Anatomie d’une colossale défaite

Un an après l’humiliante défaite d’Israël au Liban, il s’est trouvé que j’ai passé en revue le fiasco israélien vu par les yeux de deux analystes militaires renommés, Yoav Limor et Ofer Shelah. Dans un ouvrage récent, intitulé « Captives Of Lebanon », ces deux auteurs ont réussi à mettre sur pied un journal très détaillé de l’enchaînement des événements qui conduisirent à la guerre, de la guerre elle-même et de l’interminable liste des échecs opérationnels, tactiques et stratégiques israéliens. Toutefois, Limor et Shelah ne s’en tiennent pas à l’armée et à ses officiers, ils donnent avec art l’image d’une société dévoyée, d’une société qui s’est détachée progressivement de sa propre réalité et de son environnement. D’une société confrontée aujourd’hui à un total effondrement moral, sous la direction d’un leadership égotiste et autocentré, sur les plans tant politique que militaire.

La défaite militaire d’Israël, l’année dernière, au Liban, a pris le monde par surprise. Initialement, elle choqua l’administration de Bush, ainsi que celle de Tony Blair, qui avaient été extraordinairement prompts et empressés à donner à Israël le feu vert pour détruire le leadership chiite du Liban, pour ne pas parler de l’éradication totale de l’infrastructure civile libanaise. Bush et Blair ne furent pas les deux seuls à être choqués ; le monde arabe le fut tout autant. Les dirigeants arabes n’ont pas l’habitude que l’armée israélienne soit vaincue. Les dirigeants arabes modérés se virent contraints à suivre les informations à la télé, voyant des images dans lesquelles un clerc musulman, seul, enseignait aux Israéliens ce que signifie le mot « défiance ». Apparemment, Sheikh Hassan Nasrallah et un nombre insignifiants de combattants ont été les premiers Arabes à avoir vaincu l’armée israélienne, sur le terrain.

Leur victoire a réduit Israël en lambeaux. La puissance de dissuasion israélienne s’est totalement évanouie. Cela est désormais un sujet de thèse d’histoire. Le commandement suprême de « Tsahal » a été choqué, lui aussi : un mois après la guerre, le général Udi Adam, commandant en chef  du front nord, a présenté sa démission. Dan Halutz, chef d’état-major de l’armée israélienne, ne tarda pas à l’imiter. Amir Peretz, le ministre de la Défense, fut chassé par l’ancien Premier ministre Ehud Barak, qui prit sa place. Il set tout à fait évident que les Israéliens ne savent pas que faire afin de réparer les dégâts. Ils sont totalement amoureux de leur « belle vie », ils sont captivés par des images à base de technologie et de fric.

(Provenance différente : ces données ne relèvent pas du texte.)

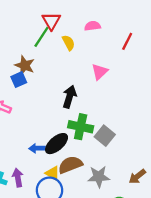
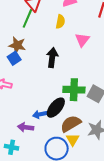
yellow semicircle: (68, 43) -> (60, 22), moved, turned 48
black arrow: (69, 97) -> (52, 58), moved
yellow triangle: (52, 173) -> (73, 140), moved, turned 40
purple arrow: (18, 178) -> (26, 127), moved, turned -63

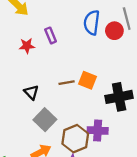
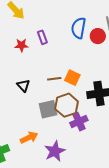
gray square: (45, 120) -> (48, 109), moved, turned 30
purple cross: (98, 131) -> (79, 122), turned -30
brown hexagon: (75, 139) -> (67, 105), moved

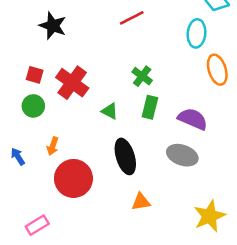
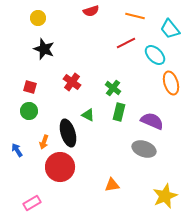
red line: (132, 18) -> (126, 43), moved
cyan ellipse: (197, 33) -> (155, 55), turned -50
red cross: (72, 83) -> (72, 82), moved, size x0.7
black ellipse: (125, 156) -> (68, 133), moved

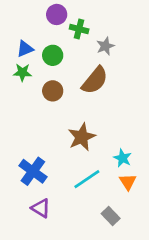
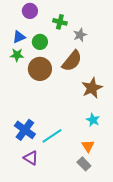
purple circle: (57, 14) -> (30, 11), moved
brown circle: (53, 91) -> (40, 69), size x1.5
brown star: (82, 137) -> (92, 88), moved
cyan line: (87, 179) -> (52, 136), moved
orange triangle: (128, 182) -> (88, 146), moved

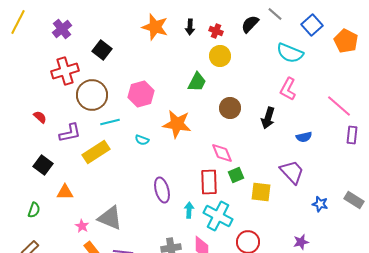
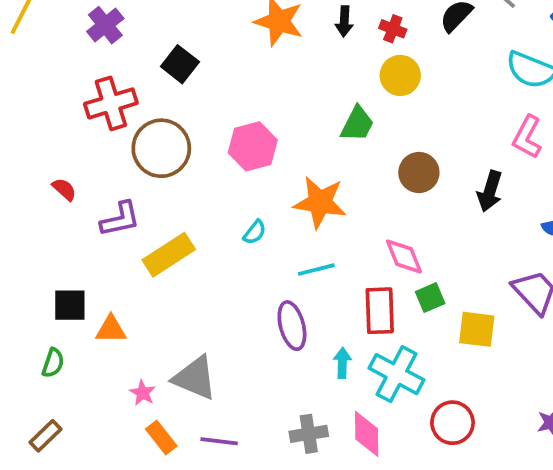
cyan line: (110, 122) -> (316, 270), moved
cyan semicircle: (142, 140) -> (255, 232), turned -72
black square: (43, 165) -> (70, 305), moved, turned -36

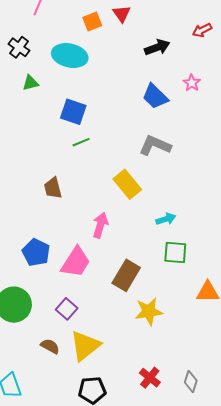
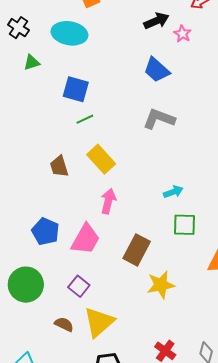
pink star: (192, 83) -> (182, 34), moved
yellow rectangle: (127, 184) -> (101, 159), moved

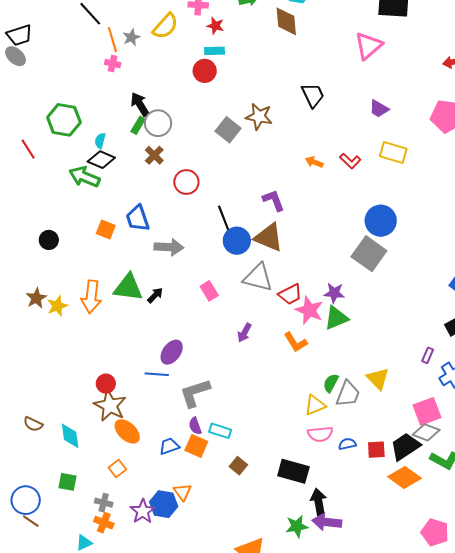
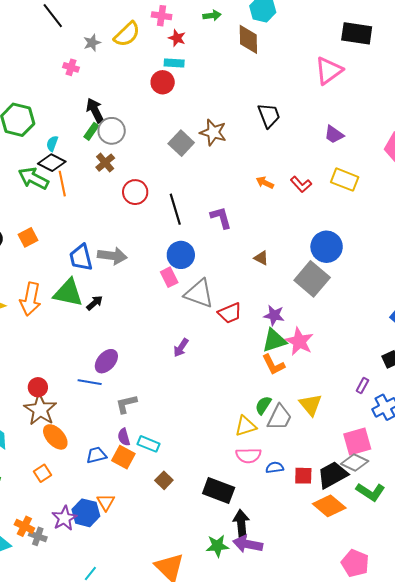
orange line: (112, 40) -> (62, 184), moved
blue trapezoid: (138, 218) -> (81, 257), moved
black line: (225, 221) -> (175, 209), moved
orange square: (106, 230) -> (28, 237), moved, turned 36
brown triangle: (269, 237) -> (261, 258), moved, size x0.5
pink rectangle: (209, 291) -> (169, 277), moved
pink star: (309, 310) -> (299, 341), moved
orange L-shape: (296, 342) -> (273, 365), moved
gray L-shape: (195, 393) -> (126, 404), size x0.7
gray cross: (104, 503) -> (38, 536), moved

Bien que je ne sache pas si ce livre sera traduit ou non dans d’autres langues (il est écrit en hébreu), je le classerais dans la catégorie « à lire absolument » par toutes les personnes intéressées par les développements au Moyen-Orient. Cet ouvrage est une plongée dans une société israélienne en proie à ce qui a tout l’air d’être un état de dysfonctionnement extrême, que l’on espère fatal. Je suis convaincu que ceux d’entre les Américains qui soutiennent stupidement l’appareil de guerre israélien depuis près de quarante ans, et qui persistent à croire qu’Israël serait une « superpuissance régionale » doivent lire ce journal de la couardise militaire et du dysfonctionnement politique généralisé qui caractérisent l’Etat d’Israël.

Bien que cet ouvrage ne le dise pas, le message est tout à fait clair : Israël agit à la manière d’un violent ghetto juif mégalomaniaque, motivé par quelque zèle meurtrier bizarre comblé par une pléthore de technologie létale américaine. Comme le révèlent les auteurs, Limor et Shelah, en dépit du fait que le conflit terrestre se soit déroulé sur une superficie de terrain très étroite (la frontière israélienne, au sud, et la rivière Litani, au nord), l’artillerie israélienne n’en a pas moins trouvé le moyen de tirer plus de 170 000 obus. En comparaison, durant la guerre de 1973 où ils étaient opposés aux armées de deux puissants pays, sur deux fronts très étendus, les Israéliens n’avaient lancé « que » 53 000 obus. Les chiffres concernant l’aviation sont encore bien plus frappants.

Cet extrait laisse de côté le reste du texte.